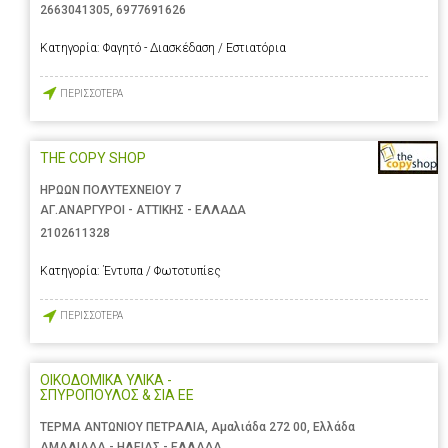
2663041305
,
6977691626
Κατηγορία:
Φαγητό - Διασκέδαση / Εστιατόρια
ΠΕΡΙΣΣΟΤΕΡΑ
THE COPY SHOP
ΗΡΩΩΝ ΠΟΛΥΤΕΧΝΕΙΟΥ 7
ΑΓ.ΑΝΑΡΓΥΡΟΙ - ΑΤΤΙΚΗΣ - ΕΛΛΑΔΑ
2102611328
Κατηγορία:
Έντυπα / Φωτοτυπίες
ΠΕΡΙΣΣΟΤΕΡΑ
ΟΙΚΟΔΟΜΙΚΑ ΥΛΙΚΑ -
ΣΠΥΡΟΠΟΥΛΟΣ & ΣΙΑ ΕΕ
ΤΕΡΜΑ ΑΝΤΩΝΙΟΥ ΠΕΤΡΑΛΙΑ, Αμαλιάδα 272 00, Ελλάδα
ΑΜΑΛΙΑΔΑ - ΗΛΕΙΑΣ - ΕΛΛΑΔΑ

**ASSIGNMENT**
Tally the lines of the material in which the string "ΕΛΛΑΔΑ" occurs, and present only that tally.

**ANSWER TO THIS TASK**
2